Donald Trump speaks at an airport hangar rally in Hagerstown, Maryland, Sunday, April 24, 2016, in front of his personal helicopter. The Maryland primary and four others are Tuesday. Reuters/Jim Bourg

It will be another key Tuesday in the race for the White House as Pennsylvania, Maryland, Connecticut, Delaware and Rhode Island all head to the polls in primary races.

After winning big in New York, businessman Donald Trump is hoping to pick up many more delegates as rival Republican candidates Texas Sen. Ted Cruz and Ohio Gov. John Kasich team up in a last-ditch bid to the front-runner ahead of the convention in July.

Trump holds a commanding 19-point lead in an average of Pennsylvania polls conducted by Real Clear Politics.
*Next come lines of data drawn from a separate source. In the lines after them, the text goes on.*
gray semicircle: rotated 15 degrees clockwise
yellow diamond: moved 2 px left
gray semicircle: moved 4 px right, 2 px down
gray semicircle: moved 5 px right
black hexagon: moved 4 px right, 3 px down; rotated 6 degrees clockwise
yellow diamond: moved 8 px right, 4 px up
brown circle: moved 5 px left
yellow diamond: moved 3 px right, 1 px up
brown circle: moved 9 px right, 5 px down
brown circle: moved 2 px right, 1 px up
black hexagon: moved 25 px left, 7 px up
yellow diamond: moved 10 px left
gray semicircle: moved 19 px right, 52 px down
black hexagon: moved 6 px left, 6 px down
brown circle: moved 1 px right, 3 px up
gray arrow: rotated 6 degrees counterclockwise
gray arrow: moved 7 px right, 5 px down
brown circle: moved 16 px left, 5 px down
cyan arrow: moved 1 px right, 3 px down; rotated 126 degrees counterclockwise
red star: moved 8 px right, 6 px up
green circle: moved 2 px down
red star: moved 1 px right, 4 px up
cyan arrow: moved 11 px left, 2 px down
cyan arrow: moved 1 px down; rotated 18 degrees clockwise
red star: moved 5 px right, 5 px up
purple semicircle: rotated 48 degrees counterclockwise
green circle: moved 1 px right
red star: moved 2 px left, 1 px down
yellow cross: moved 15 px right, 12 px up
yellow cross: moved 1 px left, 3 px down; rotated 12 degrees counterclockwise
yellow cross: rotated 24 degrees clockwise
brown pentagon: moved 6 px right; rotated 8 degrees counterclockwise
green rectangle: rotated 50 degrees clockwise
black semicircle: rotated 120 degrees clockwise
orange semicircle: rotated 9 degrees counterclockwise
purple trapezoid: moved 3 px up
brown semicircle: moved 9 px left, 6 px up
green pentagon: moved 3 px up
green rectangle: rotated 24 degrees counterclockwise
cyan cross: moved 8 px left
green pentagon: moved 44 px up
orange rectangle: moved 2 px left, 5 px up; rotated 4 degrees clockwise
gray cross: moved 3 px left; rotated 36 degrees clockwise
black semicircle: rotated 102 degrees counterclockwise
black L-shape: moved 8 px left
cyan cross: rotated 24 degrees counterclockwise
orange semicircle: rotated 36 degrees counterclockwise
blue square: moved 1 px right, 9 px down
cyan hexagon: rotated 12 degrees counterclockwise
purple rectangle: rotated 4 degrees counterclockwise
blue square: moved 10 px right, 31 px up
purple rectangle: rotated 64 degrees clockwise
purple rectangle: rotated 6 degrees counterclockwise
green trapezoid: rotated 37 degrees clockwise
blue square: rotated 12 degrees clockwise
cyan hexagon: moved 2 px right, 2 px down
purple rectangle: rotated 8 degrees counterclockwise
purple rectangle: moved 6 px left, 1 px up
A Public Policy Polling poll released Sunday found that Trump is headed for “blowout victories across the board.” With 71 delegates up for grabs in Pennsylvania, Trump has 51 percent support there, trailed by Cruz with 25 percent and Kasich, a western Pennsylvania native, with 22 percent. The poll surveyed 826 Republican primary voters in Pennsylvania between April 22 and 24 and had a 3.4 percentage point margin of error.

Coming off of a big win in New York last week, former Secretary of State Hillary Clinton on Tuesday can widen her lead over Vermont Sen. Bernie Sanders. Pennsylvania, with 210 Democratic delegates, and Maryland, with 118 delegates, are two states to watch closely Tuesday.

While Clinton holds a commanding 14-point lead over Sanders in an average of Pennsylvania polls conducted by Real Clear Politics, Tuesday’s races in Connecticut and Rhode Island will be more competitive.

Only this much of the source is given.